The accepted dtypes are:

  • float (default): A list of 32-bit (4-byte) single-precision floating-point numbers. Provides the highest precision and retrieval accuracy.
  • int8: A list of 8-bit (1-byte) integers ranging from -128 to 127.
  • uint8: A list of 8-bit (1-byte) integers ranging from 0 to 255.
  • binary: A list of 8-bit integers that represent bit-packed, quantized single-bit embedding values using the int8 type. The length of the returned list of integers is 1/8 of output_dimension. This type uses the offset binary method.
  • ubinary: Similar to binary, but uses the uint8 type for bit-packed, quantized single-bit embedding values.

Output Dimension

output_dimension allows you to select a specific size for the embedding, enabling you to obtain an embedding of your chosen dimension, defaults to 1536 and has a maximum value of 3072.

For any integer target dimension n, you can choose to retain the first n dimensions. These dimensions are ordered by relevance, and the first n are selected for a smooth trade-off between quality and cost.

import os
from mistralai import Mistral
from datasets import load_dataset

api_key = os.environ["MISTRAL_API_KEY"]
model = "codestral-embed"

client = Mistral(api_key=api_key)

embeddings_batch_response = client.embeddings.create(
model=model,
# output_dtype="binary",
# output_dimension=512,
inputs=[
"Given an array of integers nums and an integer target, return indices of the two numbers such that they add up to target. You may assume that each input would have exactly one solution, and you may not use the same element twice. You can return the answer in any order. Example 1: Input: nums = [2,7,11,15], target = 9 Output: [0,1] Explanation: Because nums[0] + nums[1] == 9, we return [0, 1]. Example 2: Input: nums = [3,2,4], target = 6 Output: [1,2] Example 3: Input: nums = [3,3], target = 6 Output: [0,1] Constraints: 2 <= nums.length <= 104 -109 <= nums[i] <= 109 -109 <= target <= 109 Only one valid answer exists.",
"class Solution: def twoSum(self, nums: List[int], target: int) -> List[int]: d = {} for i, x in enumerate(nums): if (y := target - x) in d: return [d[y], i] d[x] = i"
],
)
Output
EmbeddingResponse(
id='8d6a8e8ee0fa460c9360526480f636ee',
object='list',
data=[
EmbeddingResponseData(
object='embedding',
embedding=[17, -64]
),
EmbeddingResponseData(
object='embedding',
embedding=[-79, 64]
)
],
model='codestral-embed',
usage=UsageInfo(
prompt_tokens=263,
completion_tokens=0,
total_tokens=263
)
)

Let's take a look at the length of the first embedding:

len(embeddings_batch_response.data[0].embedding)

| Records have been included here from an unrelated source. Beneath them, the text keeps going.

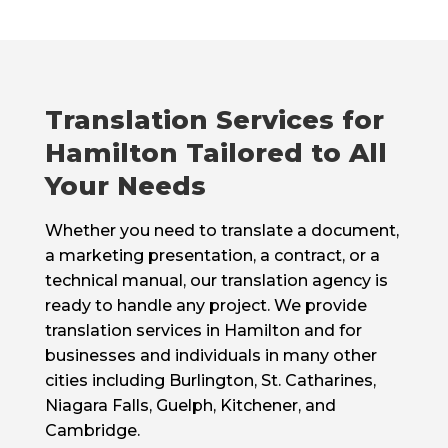
Translation Services for
Hamilton Tailored to All
Your Needs
Whether you need to translate a document,
a marketing presentation, a contract, or a
technical manual, our translation agency is
ready to handle any project. We provide
translation services in Hamilton and for
businesses and individuals in many other
cities including Burlington, St. Catharines,
Niagara Falls, Guelph, Kitchener, and
Cambridge.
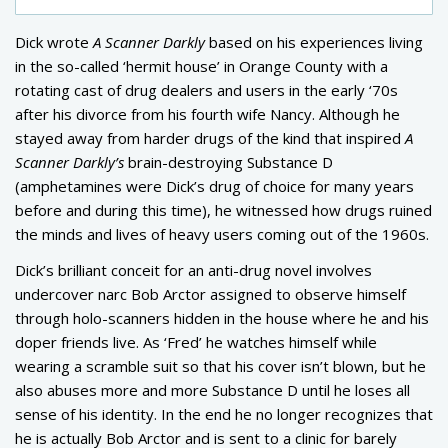
Dick wrote
A Scanner Darkly
based on his experiences living
in the so-called ‘hermit house’ in Orange County with a
rotating cast of drug dealers and users in the early ‘70s
after his divorce from his fourth wife Nancy. Although he
stayed away from harder drugs of the kind that inspired
A
Scanner Darkly’s
brain-destroying Substance D
(amphetamines were Dick’s drug of choice for many years
before and during this time), he witnessed how drugs ruined
the minds and lives of heavy users coming out of the 1960s.
Dick’s brilliant conceit for an anti-drug novel involves
undercover narc Bob Arctor assigned to observe himself
through holo-scanners hidden in the house where he and his
doper friends live. As ‘Fred’ he watches himself while
wearing a scramble suit so that his cover isn’t blown, but he
also abuses more and more Substance D until he loses all
sense of his identity. In the end he no longer recognizes that
he is actually Bob Arctor and is sent to a clinic for barely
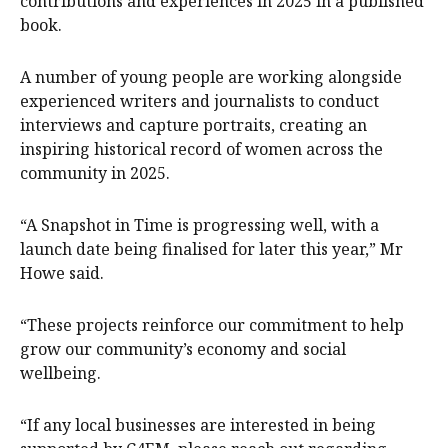
contributions and experiences in 2025 in a published
book.
A number of young people are working alongside
experienced writers and journalists to conduct
interviews and capture portraits, creating an
inspiring historical record of women across the
community in 2025.
“A Snapshot in Time is progressing well, with a
launch date being finalised for later this year,” Mr
Howe said.
“These projects reinforce our commitment to help
grow our community’s economy and social
wellbeing.
“If any local businesses are interested in being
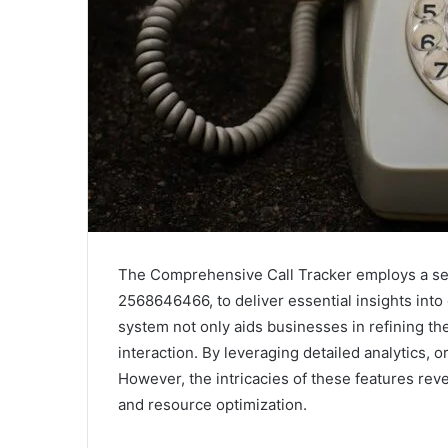
The Comprehensive Call Tracker employs a se
2568646466, to deliver essential insights into
system not only aids businesses in refining th
interaction. By leveraging detailed analytics, 
However, the intricacies of these features rev
and resource optimization.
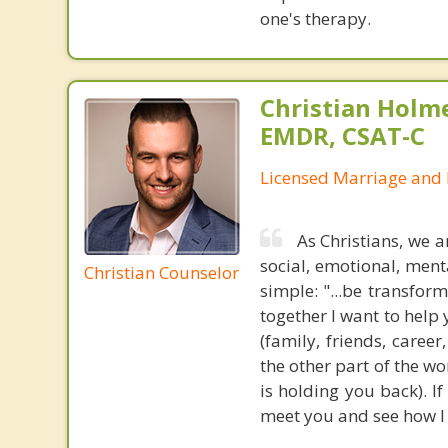
one's therapy.
Christian Holm
EMDR, CSAT-C
Licensed Marriage and 
As Christians, we ar
social, emotional, ment
Christian Counselor
simple: "...be transfor
together I want to help
(family, friends, career
the other part of the w
is holding you back). If
meet you and see how I 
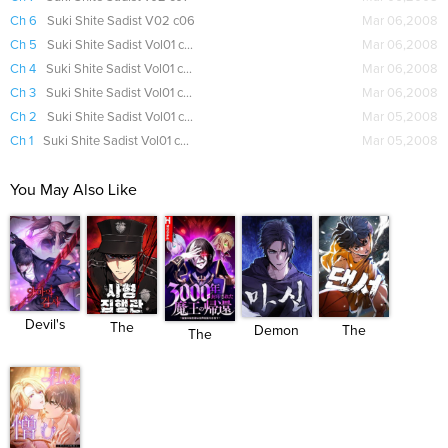
Ch 6
Suki Shite Sadist V02 c06
Mar 06,2008
Ch 5
Suki Shite Sadist Vol01 ch05
Mar 06,2008
Ch 4
Suki Shite Sadist Vol01 ch04
Mar 06,2008
Ch 3
Suki Shite Sadist Vol01 ch03
Mar 06,2008
Ch 2
Suki Shite Sadist Vol01 ch02
Mar 05,2008
Ch 1
Suki Shite Sadist Vol01 ch01
Mar 05,2008
You May Also Like
Devil's
The
Demon
The
The
Pros...
Executioner
God (WOO)
Dancer
Demon
...
Lord W...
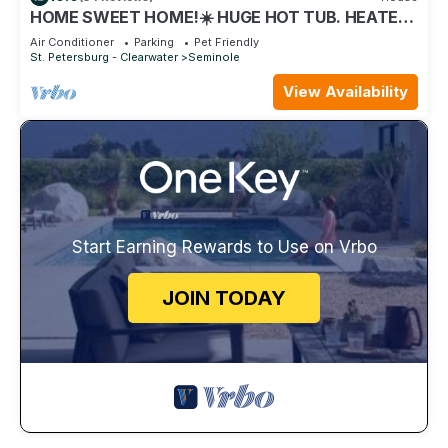
HOME SWEET HOME!☀️ HUGE HOT TUB. HEATED
POOL! 7 miles to beach 4BD 2BA updated!
Air Conditioner
Parking
Pet Friendly
St. Petersburg - Clearwater
Seminole
View Availability
Start Earning Rewards to Use on Vrbo
JOIN TODAY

It returns 1553, which means that our embedding dimension is 1553. The codestral-embed model generates embedding vectors up to dimensions of 3072 for each text string, regardless of the text length, you can reduce the dimension using output_dimension if needed. It's worth nothing that while higher dimensional embeddings can better capture text information and improve the performance of NLP tasks, they may require more resources and may result in increased latency and memory usage for storing and processing these embeddings. This trade-off between performance and computational resources should be considered when designing NLP systems that rely on text embeddings.

Distance Measures

In the realm of text embeddings, texts with similar meanings or context tend to be located in closer proximity to each other within this space, as measured by the distance between their vectors. This is due to the fact that the model has learned to group semantically related texts together during the training process.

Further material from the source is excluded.